L'enquête publique sur
l'estimation et le nouvel état a eu lieu du 21 octobre au 15 novembre 1985.
Selon le tableau comparable des valeurs "ancien et nouvel état ", la
recourante s'est vue reconnaître une prétention nette de 3'156'245 francs. Le
nouvel état prévoyait de satisfaire ces prétentions en lui laissant la plus
grande partie de la parcelle 1******** (8'322 m2) et lui octroyant une nouvelle
parcelle (RF no 2********) de 2'094m2. L'attribution supplémentaire d'une
parcelle no 3******** de 1'025 m2, envisagée, a été par la suite abandonnée.
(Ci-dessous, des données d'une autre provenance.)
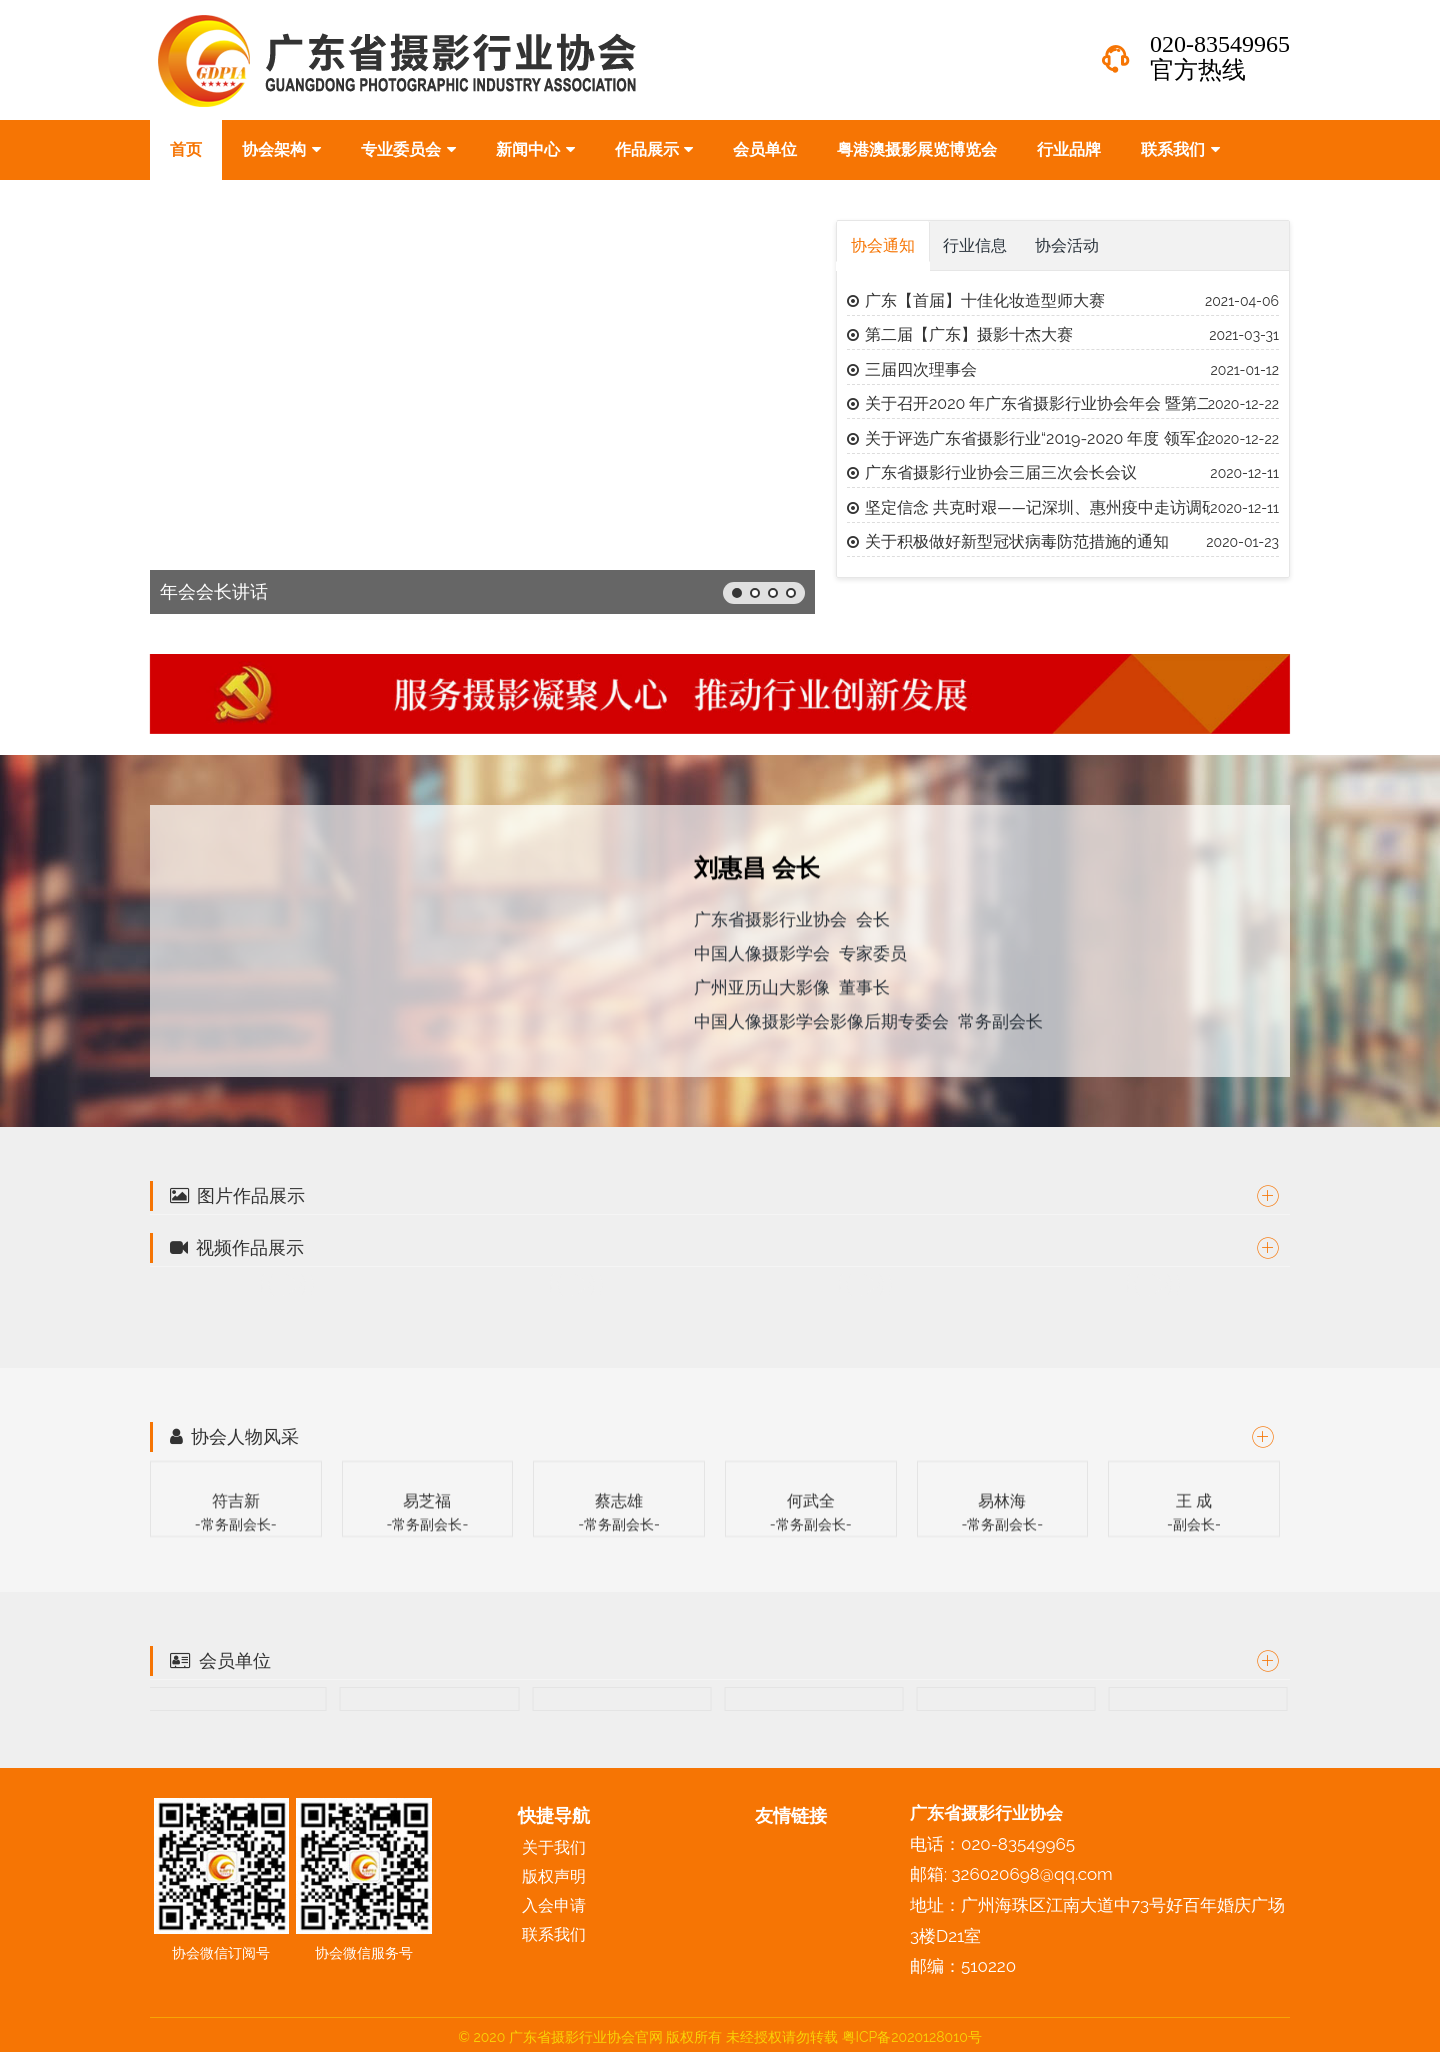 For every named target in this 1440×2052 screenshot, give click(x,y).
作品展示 (654, 149)
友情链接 (791, 1815)
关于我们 (554, 1847)
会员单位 (765, 149)
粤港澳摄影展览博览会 (917, 149)
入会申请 (554, 1905)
A
la suite de ces attributions, la recourante pouvait prétendre à des droits
d'une valeur de 2'964'392 fr., après corrections, montant obtenu par
l'attribution à la parcelle 1******** d'un prix au m2 de 310 fr. 70, et à la
parcelle 4******** d'un prix au m2 de 200 francs. Ces prix ont été utilisés
pour l'estimation des biens-fonds du nouvel état, (le prix unitaire de 200 fr.
étant réservé à la zone de faible densité (villa) et celui de 310 fr. 70 à la
zone des immeubles de rendement) et ils ont été déterminés en fonction du
coefficient d'utilisation du sol (CUS) de chaque parcelle.
Les prétentions de la
recourante n'ayant pas pu être complètement satisfaites en terrain, les
surfaces attribuées dans le nouvel état étant inférieurs de 221m2 à l'ancienne
surface de la parcelle 1********, la recourante s'est vu octroyer en espèces
une soulte de 191'853 fr. (3'156'245 fr. - 2'964'392 fr.). Cette répartition
est devenue définitive, un recours de A.________ contre la répartition des
frais, ayant été rejeté successivement par la Commission centrale des
améliorations foncières et par le Tribunal fédéral (arrêt du 2 août 1993).
C. Le 12 avril 1988, la
Commission d'impôt et recette de district de Nyon (ci-après la Commission) a
notifié à la recourante le calcul de l'impôt sur les gains immobiliers
conformément aux art. 41 lit. e et 46 al. 3 LI. Le montant de la soulte
imposable était fixé à 191'100 fr., selon le calcul suivant :
Valeur
attribuée à l'immeuble cédé
Fr. 3'156'245.--
Estimation fiscale 5 ans avant la cession
Fr. 12'900.--
Gain immobilier
Fr. 3'144'245.--
Soulte imposable
Fr.
191'853.-- x Fr. 3'144'245.-- =
Fr. 3'156'245.--
Fr. 191'100.--
Fr. 3'156'245.--
Imposée au taux de
18%, l'opération donnait un impôt sur les gains immobiliers de 34'398 francs.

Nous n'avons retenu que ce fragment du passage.